Filtering and Pruning:

  • Apply filters directly in the WHERE clause to limit the data processed. For example:
FROM ${ref("PHY_DIAGNOSTICS_INTERACTIONS")} PHY 
WHERE DATE(PHY.now_time) >= DATE_ADD(V.scalar_date, INTERVAL -7 DAY)
  AND (DATE(PHY.now_time) < V.Due_date OR V.Due_date IS NULL)
  • If your data warehouse supports it, utilize column statistics to aid the query optimizer in choosing the best execution plan.

Denormalization:

  • If you frequently join PHY_DIAGNOSTICS_INTERACTIONS and result_card, consider creating a denormalized table that combines data from both.
  • Be aware of the trade-off: increased storage and potential maintenance overhead.

Indexing:

  • If supported by your data warehouse, create indexes on columns frequently used in JOINs and WHERE clauses (e.g., EQP, now_time,scalar_date).

Materialized Views:

  • For computationally expensive, commonly used CTEs (like PHY_diagnostics_table),consider using a materialized view. This pre-computes and stores the results, improving query performance.

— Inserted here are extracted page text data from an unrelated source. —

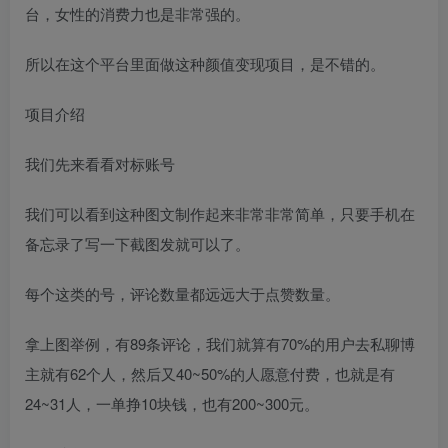
台，女性的消费力也是非常强的。
所以在这个平台里面做这种颜值变现项目，是不错的。
项目介绍
我们先来看看对标账号
我们可以看到这种图文制作起来非常非常简单，只要手机在
备忘录了写一下截图发就可以了。
每个这类的号，评论数量都远远大于点赞数量。
拿上图举例，有89条评论，我们就算有70%的用户去私聊博
主就有62个人，然后又40~50%的人愿意付费，也就是有
24~31人，一单挣10块钱，也有200~300元。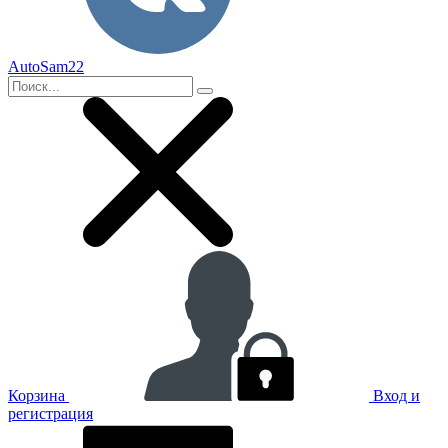
AutoSam22
Корзина
Вход и
регистрация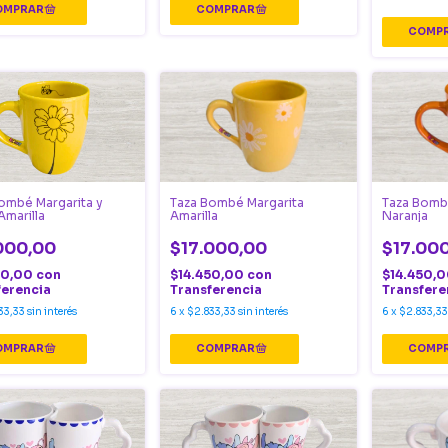
ombé Margarita y
Taza Bombé Margarita
Taza Bomb
Amarilla
Amarilla
Naranja
000,00
$17.000,00
$17.00
50,00
con
$14.450,00
con
$14.450,
ferencia
Transferencia
Transfere
33,33
sin interés
6
x
$2.833,33
sin interés
6
x
$2.833,33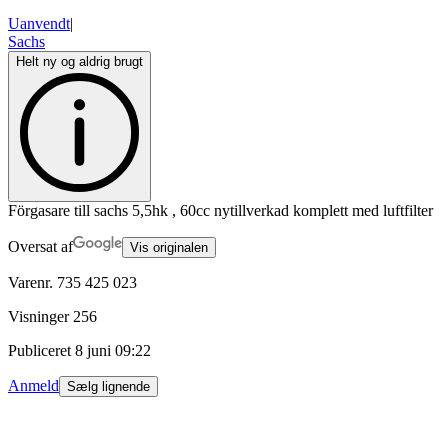
Uanvendt
|
Sachs
Helt ny og aldrig brugt
Förgasare till sachs 5,5hk , 60cc nytillverkad komplett med luftfilter
Oversat af
Vis originalen
Varenr.
735 425 023
Visninger
256
Publiceret
8 juni 09:22
Anmeld
Sælg lignende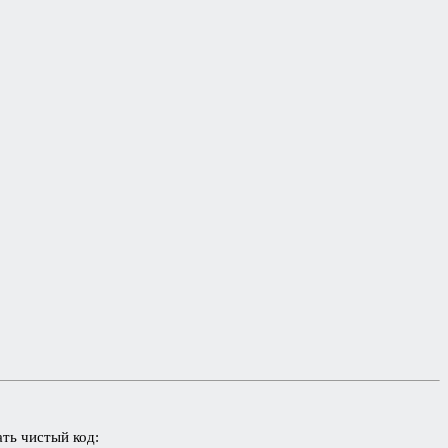
ть чистый код: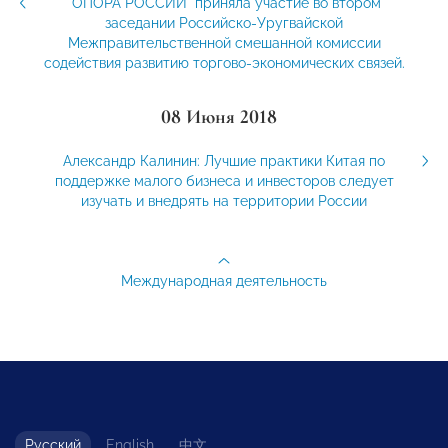
"ОПОРА РОССИИ" приняла участие во втором
заседании Российско-Уругвайской
Межправительственной смешанной комиссии
содействия развитию торгово-экономических связей.
08 Июня 2018
Александр Калинин: Лучшие практики Китая по
поддержке малого бизнеса и инвесторов следует
изучать и внедрять на территории России
Международная деятельность
Русский
English
中文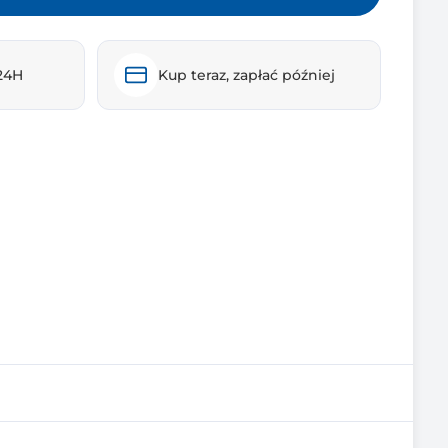
24H
Kup teraz, zapłać później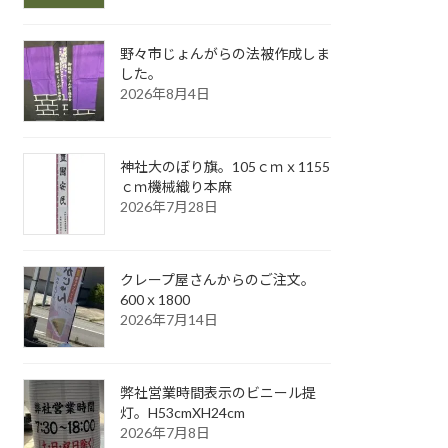
野々市じょんがらの法被作成しま
した。
2026年8月4日
神社大のぼり旗。105ｃｍｘ1155
ｃｍ機械織り本麻
2026年7月28日
クレープ屋さんからのご注文。
600ｘ1800
2026年7月14日
弊社営業時間表示のビニール提
灯。H53cmXH24cm
2026年7月8日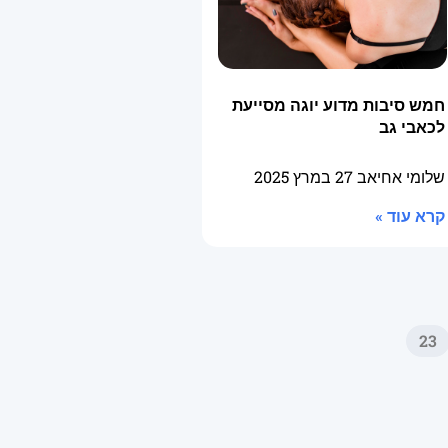
חמש סיבות מדוע יוגה מסייעת
לכאבי גב
שלומי אחיאב
27 במרץ 2025
קרא עוד »
23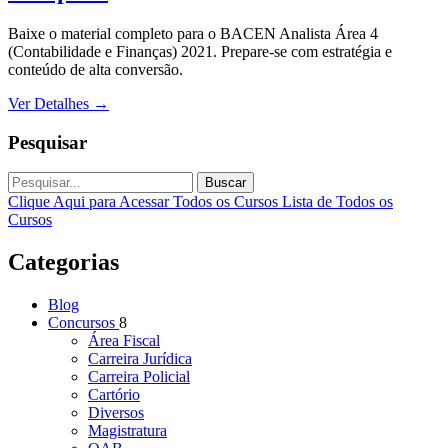
Baixe o material completo para o BACEN Analista Área 4
(Contabilidade e Finanças) 2021. Prepare-se com estratégia e
conteúdo de alta conversão.
Ver Detalhes
→
Pesquisar
Buscar
Clique Aqui para Acessar Todos os Cursos
Lista de Todos os
Cursos
Categorias
Blog
Concursos
8
Área Fiscal
Carreira Jurídica
Carreira Policial
Cartório
Diversos
Magistratura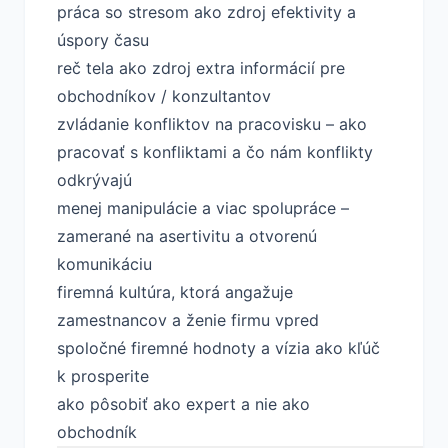
práca so stresom ako zdroj efektivity a
úspory času
reč tela ako zdroj extra informácií pre
obchodníkov / konzultantov
zvládanie konfliktov na pracovisku – ako
pracovať s konfliktami a čo nám konflikty
odkrývajú
menej manipulácie a viac spolupráce –
zamerané na asertivitu a otvorenú
komunikáciu
firemná kultúra, ktorá angažuje
zamestnancov a ženie firmu vpred
spoločné firemné hodnoty a vízia ako kľúč
k prosperite
ako pôsobiť ako expert a nie ako
obchodník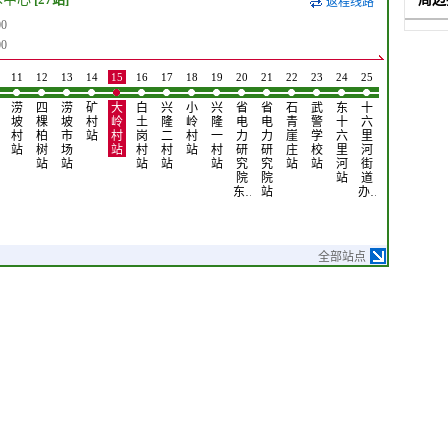
返程线路
0
0
11
12
13
14
15
16
17
18
19
20
21
22
23
24
25
26
27
涝
四
涝
矿
大
白
兴
小
兴
省
省
石
武
东
十
东
重
坡
棵
坡
村
岭
土
隆
岭
隆
电
电
青
警
十
六
方
汽
村
柏
市
站
村
岗
二
村
一
力
力
崖
学
六
里
红
技
站
树
场
站
村
村
站
村
研
研
庄
校
里
河
桥
术
站
站
站
站
站
究
究
站
站
河
街
站
中
院
院
站
道
心
东…
站
办…
站
全部站点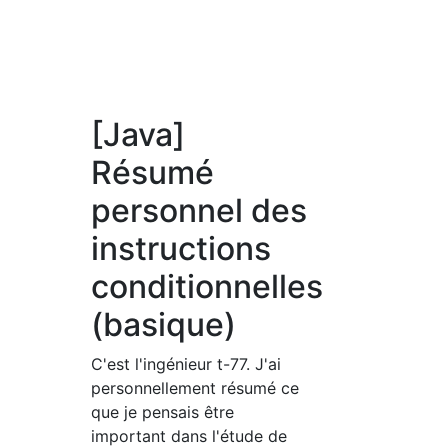
[Java]
Résumé
personnel des
instructions
conditionnelles
(basique)
C'est l'ingénieur t-77. J'ai
personnellement résumé ce
que je pensais être
important dans l'étude de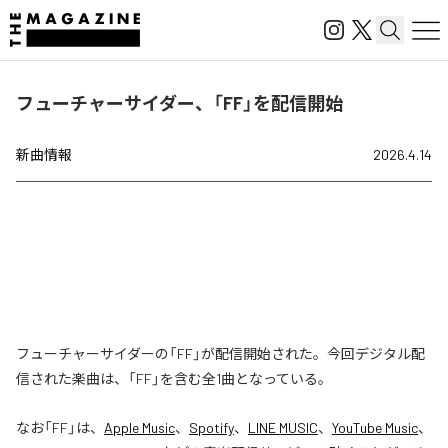
フューチャーサイダー、「FF」を配信開始
新曲情報
2026.4.14
フューチャーサイダーの「FF」が配信開始された。今回デジタル配
信された楽曲は、「FF」を含む全1曲となっている。
なお「
FF
」は、
Apple Music
、
Spotify
、
LINE MUSIC
、
YouTube Music
、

Profiling and Experimentation:

  • Use query profiling tools provided by your data warehouse to understand where bottlenecks occur in the query.
  • Experiment with different optimization strategies and measure their impact.

Additional Considerations:

  • If you have data skew (certain values, like specific EQP values, occur much more frequently than others), explore techniques to handle data skew.
  • Make sure your data warehouse has appropriate settings for resource allocation and query caching.

Please Note:

These strategies serve as general guidance. The best approach depends on your specific dataset, table structures, and the features of your data warehouse. It is crucial to test any optimization changes in a non-production environment before deploying them.